Around noon on Tuesday, an Ashdod kindergarten teacher in her 40s lost consciousness and collapsed in front of the children in her class. The children shrieked in fear as staff members called emergency services for help. One staff member rushed down the street to a local medical clinic to try and get help from the staff members there.
A few blocks over, United Hatzalah volunteer Yaakov Atiya was studying in Kollel when his emergency communications device began to vibrate, alerting him to the emergency taking place nearby. He quickly closed his book, ran outside, and drove as fast as he could to the kindergarten. Arriving in less than three minutes, Yaakov grabbed his medical kit, saw the commotion, and rushed inside where he found the woman lying unconscious on the ground without a pulse.
Yaakov initiated CPR and was joined moments later by Dor Friedman, another United Hatzalah volunteer who had rushed over on his ambucycle. The pair attached a defibrillator which gave an immediate shock to the patient, and then the duo continued to perform CPR. A nurse from the nearby medical clinic arrived and started an IV line.

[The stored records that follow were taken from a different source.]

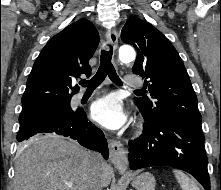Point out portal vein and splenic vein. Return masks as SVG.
Wrapping results in <instances>:
<instances>
[{
	"label": "portal vein and splenic vein",
	"instance_id": "portal-vein-and-splenic-vein-1",
	"mask_svg": "<svg viewBox=\"0 0 221 190\" xmlns=\"http://www.w3.org/2000/svg\"><path fill=\"white\" fill-rule=\"evenodd\" d=\"M66 186L72 187V184L71 183H66Z\"/></svg>",
	"mask_w": 221,
	"mask_h": 190
}]
</instances>
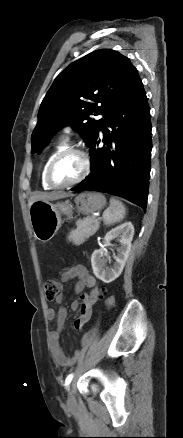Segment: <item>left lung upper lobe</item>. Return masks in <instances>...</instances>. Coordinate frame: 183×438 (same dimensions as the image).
Returning <instances> with one entry per match:
<instances>
[{
  "label": "left lung upper lobe",
  "mask_w": 183,
  "mask_h": 438,
  "mask_svg": "<svg viewBox=\"0 0 183 438\" xmlns=\"http://www.w3.org/2000/svg\"><path fill=\"white\" fill-rule=\"evenodd\" d=\"M137 77L130 60L111 49L91 52L70 64L54 80L41 103L31 136L32 152L40 153L65 125L79 131L90 146L102 122L90 115L106 116Z\"/></svg>",
  "instance_id": "obj_1"
}]
</instances>
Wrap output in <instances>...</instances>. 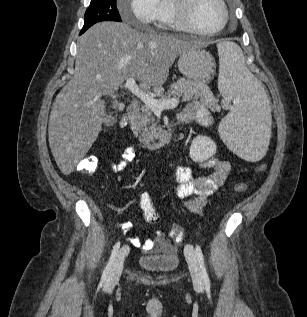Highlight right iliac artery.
<instances>
[{"label": "right iliac artery", "instance_id": "1", "mask_svg": "<svg viewBox=\"0 0 307 317\" xmlns=\"http://www.w3.org/2000/svg\"><path fill=\"white\" fill-rule=\"evenodd\" d=\"M119 248H120V241H118V242L115 244V246L113 247V250H112V252H111L110 259H109V261H108V263H107L106 268H105L104 271H103V274H102V277H101V283H104V282L107 280L108 274H109L110 269H111V267H112V265H113V263H114V260H115V258H116V256H117V253H118Z\"/></svg>", "mask_w": 307, "mask_h": 317}]
</instances>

“The chaos at the scene was palpable,” Yaakov related. “The children were hysterical and the staff tried everything to calm them down. It was very difficult to be in the midst of this, and I radioed for backup and asked that the Psychotrauma and Crisis Response Unit (PCRU) be dispatched to assist the children and staff who were traumatized by what they witnessed.”
After a short while, additional EMS personnel arrived, including an ambulance team from United Hatzalah. The combined team of responders succeeded in bringing back the woman’s pulse and her blood pressure rose to a stable level. She was transported to the hospital in a mobile intensive care ambulance.
“After the medical emergency had ended, we had to deal with the emotional fallout,” said Yaakov. “We cleaned the room thoroughly so that there would be no trace of any medical supplies or other leftovers from the CPR, nothing to trigger the children or staff. Natalie Kadosh, one of the higher ranking PCRU unit members had taken charge of the scene and was working with both the children and the staff to help them process what happened.
“It was amazing to see how other volunteers also stepped in. Dor Friedman gave the children a demonstration of his ambucycle showing them how it works and told them how he was able to get there so quickly and safely. This brought smiles back to the worried faces of the children and it was a big help to pull them out of the trauma they witnessed. Another volunteer, Daniel Bokovza went out and purchased popsicles for all of the children in the daycare, that helped a lot as well. This really brought home for me the message that our work as first responders who are a part of the community doesn’t end, even when the medical emergency has passed, we are here for the community and all those affected by the emergency.”
Atiyah added: “I always tell my fellow volunteers and fresh recruits I meet that you need to remain aware. One never knows when or where an emergency will take place. When it does, we need to be there to help, not only until the person’s injuries are treated and they are transported to the hospital, but assist until the incident is completely over. To me, that’s what makes volunteering as a first responder with United Hatzalah unique, and I am proud to do it.”